Want al de dagen, die de zoon van Isai op den aardbodem leven zal, zo zult gij noch uw koninkrijk bevestigd worden; nu dan, schik heen, en haal hem tot mij, want hij is een kind des doods.
32 Jonathan antwortete seinem Vater Saul und fragte ihn: Weshalb soll er umgebracht werden? Was hat er verbrochen?
Toen antwoordde Jonathan Saul, zijn vader, en zeide tot hem: Waarom zal hij gedood worden? Wat heeft hij gedaan?
33 Da schwang Saul den Speer gegen ihn in der Absicht, ihn zu treffen. Als aber Jonathan erkannte, daß es bei seinem Vater beschlossene Sache sei, David ums Leben zu bringen,
Toen schoot Saul de spies op hem, om hem te slaan. Alzo merkte Jonathan, dat dit ten volle bij zijn vader besloten was, David te doden.
34 erhob er sich in glühendem Zorne von der Tafel und aß am zweiten Neumondstage nichts; denn es schmerzte ihn um Davids willen, daß sein Vater ihn beschimpft hatte.
Daarom stond Jonathan van de tafel op in hittigheid des toorns; en hij at op den tweeden dag der nieuwe maan geen brood, want hij was bekommerd om David, omdat zijn vader hem gesmaad had.
35 Am Morgen aber ging Jonathan um die mit David verabredete Zeit mit einem jungen Burschen hinaus aufs Feld.
En het geschiedde des morgens, dat Jonathan in het veld ging, op den tijd, die David bestemd was; en er was een kleine jongen bij hem.
36 Hier gebot er seinem Burschen: Laufe hin und suche den Pfeil, den ich abschießen werde!

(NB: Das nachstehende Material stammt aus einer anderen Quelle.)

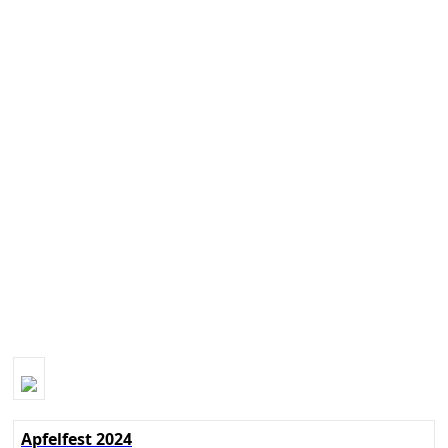
Apfelfest 2024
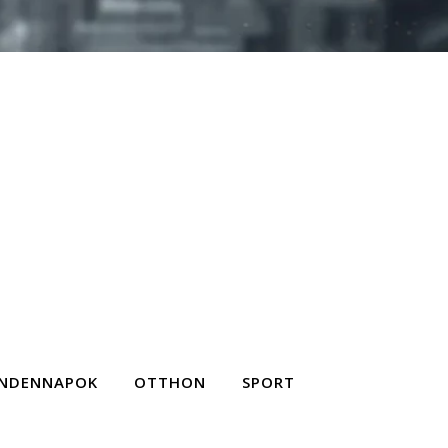
NDENNAPOK
OTTHON
SPORT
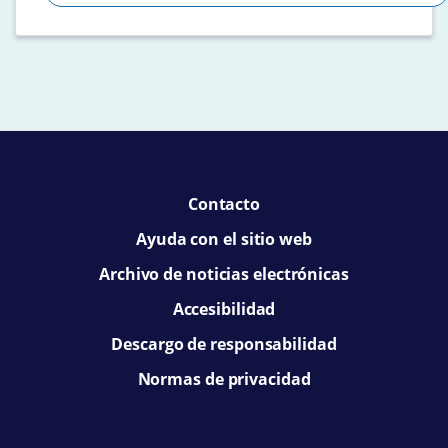
Contacto
Ayuda con el sitio web
Archivo de noticias electrónicas
Accesibilidad
Descargo de responsabilidad
Normas de privacidad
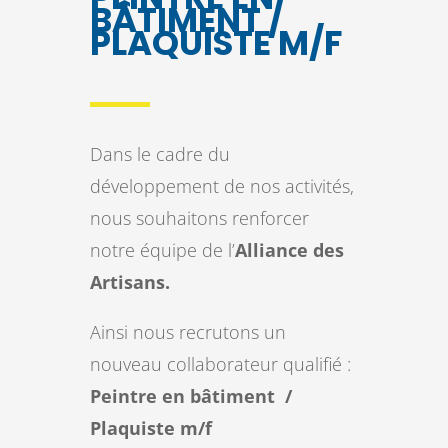
BÂTIMENT /
PLAQUISTE M/F
Dans le cadre du
développement de nos activités,
nous souhaitons renforcer
notre équipe de l’
Alliance des
Artisans.
Ainsi nous recrutons un
nouveau collaborateur qualifié :
Peintre en bâtiment /
Plaquiste m/f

Während nun der Bursche hinlief, schoß er den Pfeil über ihn hinaus.
En hij zeide tot zijn jongen: Loop, zoek nu de pijlen, die ik schieten zal. De jongen liep heen, en hij schoot een pijl, dien hij deed over hem vliegen.

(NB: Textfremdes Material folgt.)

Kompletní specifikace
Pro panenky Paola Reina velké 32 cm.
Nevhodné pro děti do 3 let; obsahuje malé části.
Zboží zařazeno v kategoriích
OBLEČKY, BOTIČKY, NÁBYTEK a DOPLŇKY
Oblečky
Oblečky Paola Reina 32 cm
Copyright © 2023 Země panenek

37 Als aber der Bursche bei dem Pfeil, den Jonathan abgeschossen hatte, angekommen war,
Toen de jongen tot aan de plaats des pijls, dien Jonathan geschoten had, gekomen was, zo riep Jonathan den jongen na, en zeide: Is niet de pijl van u af en verder?
38 rief Jonathan dem Burschen die Worte nach: Eile schnell, halte dich nicht auf! Der Bursche hob den Pfeil auf und brachte ihn seinem Herrn;
Wederom riep Jonathan den jongen na: Haast u, spoed u, sta niet stil! De jongen van Jonathan nu raapte den pijl op, en hij kwam tot zijn heer.

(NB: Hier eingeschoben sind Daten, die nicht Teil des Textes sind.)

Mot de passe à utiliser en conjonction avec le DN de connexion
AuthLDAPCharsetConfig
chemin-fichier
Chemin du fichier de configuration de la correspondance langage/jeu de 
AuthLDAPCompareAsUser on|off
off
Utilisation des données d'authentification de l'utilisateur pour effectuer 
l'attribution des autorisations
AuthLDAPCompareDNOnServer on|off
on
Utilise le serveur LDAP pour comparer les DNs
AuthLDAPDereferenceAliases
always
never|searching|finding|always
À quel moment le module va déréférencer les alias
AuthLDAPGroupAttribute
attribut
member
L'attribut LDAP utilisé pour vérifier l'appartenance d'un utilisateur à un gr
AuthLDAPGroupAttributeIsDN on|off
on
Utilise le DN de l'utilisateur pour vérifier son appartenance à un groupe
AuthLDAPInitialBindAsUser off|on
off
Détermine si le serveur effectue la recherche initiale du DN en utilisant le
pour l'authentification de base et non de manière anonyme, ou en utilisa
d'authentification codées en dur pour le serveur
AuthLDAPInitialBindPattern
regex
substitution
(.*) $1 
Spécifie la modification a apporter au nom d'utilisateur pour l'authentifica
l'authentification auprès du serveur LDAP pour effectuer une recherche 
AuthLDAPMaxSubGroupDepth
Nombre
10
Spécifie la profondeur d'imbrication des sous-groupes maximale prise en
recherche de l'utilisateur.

39 aber der Bursche wußte von nichts, nur Jonathan und David wußten um die Sache.
Doch de jongen wist er niets van; Jonathan en David alleen wisten van de zaak.
40 Und Jonathan übergab sein Geschoß dem Burschen, den er bei sich hatte, und gebot ihm: Geh, bringe es nach der Stadt!
Toen gaf Jonathan zijn gereedschap aan den jongen, dien hij had; en hij zeide tot hem: Ga heen, breng het in de stad.
41 Während nun der Bursche heimging, erhob sich David neben dem Erdhaufen, warf sich mit dem Angesicht zur Erde nieder und verneigte sich dreimal. Und sie küßten einander und weinten aneinander überlaut.
Als de jongen heenging, zo stond David op van de zuidzijde, en hij viel op zijn aangezicht ter aarde, en hij boog zich driemaal; en zij kusten elkander, en weenden met elkander, totdat het David gans veel maakte.
42 Dann sprach Jonathan zu David: Geh getrost: in betreff dessen, was wir beide uns im Namen Jahwes geschworen haben, wird Jahwe zwischen mir und dir, sowie zwischen meiner und deiner Nachkommenschaft in Ewigkeit als Zeuge walten! Da erhob er sich und ging hinweg; Jonathan aber ging heim nach der Stadt.
Toen zeide Jonathan tot David: Ga in vrede; hetgeen wij beiden in den Naam des HEEREN gezworen Hebben, zeggende: De HEERE zij tussen mij en tussen u, en tussen mijn zaad en tussen uw zaad, zij tot in eeuwigheid! Daarna stond hij op, en ging heen; en Jonathan kwam in de stad.